I think of using record & playback technique to capture messages that
correspond to a few users. Then play back those messages to generate load
but to be realistic simulation and to scale up the load, I would:

* re-use the captured user set to simulate additional users to scale up #
of users against the system

* for original set of users and when scaling beyond that for more users, I
would dynamically replace the identifier in the captured messages with a
unique one generated at runtime for each user. also replacing anything else
that needs to like timestamps.

As such, this would have to be a scripted solution. I don't think there is
existing kafka-centric tool to assist with such testing is there?

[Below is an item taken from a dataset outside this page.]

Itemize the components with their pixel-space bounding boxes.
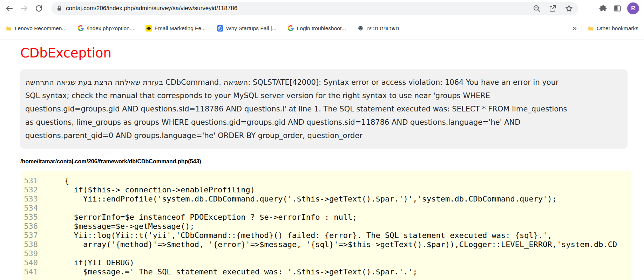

If not, I'd likely have to build my own. In which case, my question is what
technology stack to use would be most suitable so that I can generate the
highest amount of load with the least amount of load generating
machines/hardware. Using threads, processes, or whatever. node.js, python,
scala, ruby, java, .net, etc.

thoughts, suggestions appreciated,
David

Re: Suggestions on load testing a system that uses kafka as underlying message bus?

Posted by David Luu <ma...@gmail.com>.
Thanks, Otis, I'll review the info there.

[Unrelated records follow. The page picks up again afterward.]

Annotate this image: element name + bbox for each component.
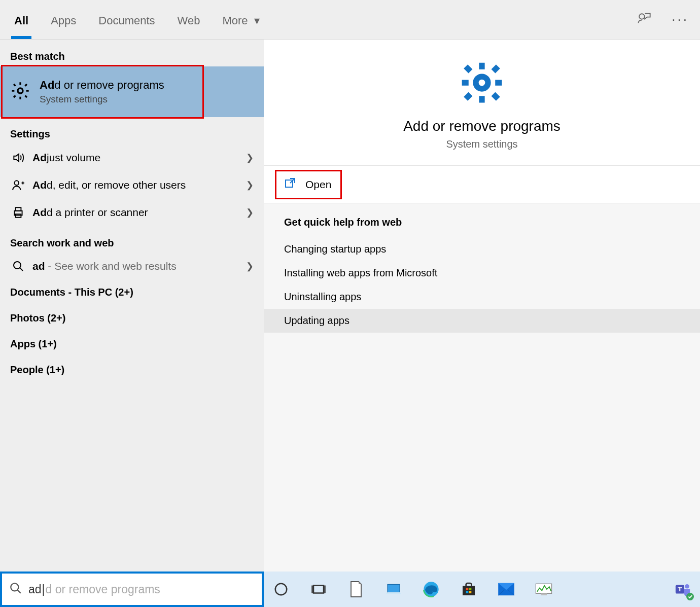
settings-item-label: Adjust volume [32,152,246,164]
search-typed: ad [28,583,42,596]
open-label: Open [305,178,331,191]
category-documents[interactable]: Documents - This PC (2+) [0,279,264,305]
teams-icon[interactable]: T [673,579,693,599]
search-ghost: d or remove programs [46,583,160,596]
chevron-right-icon: ❯ [246,261,254,272]
tab-more-label: More [222,14,248,27]
printer-icon [10,206,26,219]
svg-point-26 [686,593,694,600]
web-search-item[interactable]: ad - See work and web results ❯ [0,253,264,279]
detail-subtitle: System settings [279,138,685,150]
tab-more[interactable]: More ▾ [219,1,262,39]
category-people[interactable]: People (1+) [0,357,264,383]
gear-icon [459,96,505,108]
search-icon [10,260,26,272]
settings-item-printer[interactable]: Add a printer or scanner ❯ [0,199,264,226]
svg-point-25 [685,584,689,589]
svg-point-0 [639,14,645,19]
tab-documents[interactable]: Documents [95,1,158,39]
text-cursor: | [42,583,45,596]
svg-point-9 [11,583,18,591]
svg-point-10 [275,584,287,595]
tab-web[interactable]: Web [174,1,203,39]
search-icon [9,582,22,597]
help-link-startup[interactable]: Changing startup apps [284,237,680,261]
svg-rect-5 [16,214,21,218]
chevron-right-icon: ❯ [246,207,254,218]
category-apps[interactable]: Apps (1+) [0,331,264,357]
gear-icon [10,81,30,103]
results-panel: Best match Add or remove programs System… [0,40,264,572]
volume-icon [10,151,26,164]
taskbar: T [264,572,700,607]
detail-panel: Add or remove programs System settings O… [264,40,700,572]
detail-header: Add or remove programs System settings [264,40,700,166]
svg-point-7 [476,77,488,89]
store-icon[interactable] [459,579,479,599]
mail-icon[interactable] [496,579,516,599]
chevron-down-icon: ▾ [254,14,260,27]
section-best-match: Best match [0,40,264,66]
best-match-result[interactable]: Add or remove programs System settings [0,66,264,117]
svg-rect-4 [16,207,21,211]
feedback-icon[interactable] [637,11,651,28]
tab-all[interactable]: All [11,1,31,39]
web-search-label: ad - See work and web results [32,260,246,272]
help-link-updating[interactable]: Updating apps [264,309,700,333]
svg-rect-15 [463,586,475,595]
search-input[interactable]: ad|d or remove programs [0,572,264,607]
libreoffice-icon[interactable] [346,579,366,599]
svg-rect-21 [536,584,551,593]
best-match-title: Add or remove programs [40,79,164,92]
search-tabbar: All Apps Documents Web More ▾ ··· [0,0,700,40]
quick-help-section: Get quick help from web Changing startup… [264,203,700,346]
svg-point-1 [18,88,23,93]
settings-item-label: Add a printer or scanner [32,206,246,219]
open-external-icon [284,177,296,192]
svg-rect-12 [388,584,400,592]
quick-help-header: Get quick help from web [284,217,680,228]
monitor-app-icon[interactable] [534,579,554,599]
bottom-bar: ad|d or remove programs T [0,572,700,607]
svg-rect-11 [313,586,324,593]
svg-rect-22 [541,593,547,595]
section-settings: Settings [0,117,264,144]
edge-icon[interactable] [421,579,441,599]
svg-rect-19 [469,591,472,593]
svg-point-6 [14,262,21,269]
help-link-uninstall[interactable]: Uninstalling apps [284,285,680,309]
chevron-right-icon: ❯ [246,180,254,191]
laptop-icon[interactable] [383,579,404,599]
settings-item-users[interactable]: Add, edit, or remove other users ❯ [0,171,264,199]
more-options-icon[interactable]: ··· [672,12,689,27]
svg-rect-16 [466,588,469,590]
detail-title: Add or remove programs [279,118,685,134]
settings-item-label: Add, edit, or remove other users [32,179,246,191]
settings-item-adjust-volume[interactable]: Adjust volume ❯ [0,144,264,171]
help-link-webapps[interactable]: Installing web apps from Microsoft [284,261,680,285]
svg-text:T: T [678,586,682,593]
chevron-right-icon: ❯ [246,152,254,163]
svg-rect-17 [469,588,472,590]
tab-apps[interactable]: Apps [48,1,79,39]
svg-point-2 [14,181,19,185]
user-plus-icon [10,178,26,192]
best-match-subtitle: System settings [40,94,164,105]
svg-rect-18 [466,591,469,593]
category-photos[interactable]: Photos (2+) [0,305,264,331]
task-view-icon[interactable] [308,579,329,599]
cortana-icon[interactable] [271,579,291,599]
open-action[interactable]: Open [264,166,700,203]
section-search-work-web: Search work and web [0,226,264,253]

Also, after posting the original message, I came across some kafka
extensions to popular industry (OSS) load test tools:

https://github.com/BrightTag/kafkameter

https://github.com/mnogu/gatling-kafka

they might be useful for tests that require customizations (rather than
standard benchmark tests).

On Sun, Sep 20, 2015 at 7:02 AM, Otis Gospodnetić <
otis.gospodnetic@gmail.com> wrote:

> Hi,
>
> A few pointers are in this Kafka user ML thread:
> http://search-hadoop.com/m/uyzND177HP92xnm4e
>
> Otis
> --
> Monitoring * Alerting * Anomaly Detection * Centralized Log Management
> Solr & Elasticsearch Support * http://sematext.com/
>
>
> On Sun, Sep 20, 2015 at 1:14 AM, David Luu <ma...@gmail.com> wrote:
>
> > I'd like to generate load against a system we have that uses kafka as the
> > message bus. We have a custom JSON message format, and to properly load
> > test the system, each set of messages for a particular scenario (i.e.
> user)
> > needs to have a unique identifier, which it normally does.
> >
> > I think of using record & playback technique to capture messages that
> > correspond to a few users. Then play back those messages to generate load
> > but to be realistic simulation and to scale up the load, I would:
> >
> > * re-use the captured user set to simulate additional users to scale up #
> > of users against the system
> >
> > * for original set of users and when scaling beyond that for more users,
> I
> > would dynamically replace the identifier in the captured messages with a
> > unique one generated at runtime for each user. also replacing anything
> else
> > that needs to like timestamps.
> >
> > As such, this would have to be a scripted solution. I don't think there
> is
> > existing kafka-centric tool to assist with such testing is there?
> >
> > If not, I'd likely have to build my own. In which case, my question is
> what
> > technology stack to use would be most suitable so that I can generate the
> > highest amount of load with the least amount of load generating
> > machines/hardware. Using threads, processes, or whatever. node.js,
> python,
> > scala, ruby, java, .net, etc.
> >
> > thoughts, suggestions appreciated,
> > David
> >
>

Re: Suggestions on load testing a system that uses kafka as underlying message bus?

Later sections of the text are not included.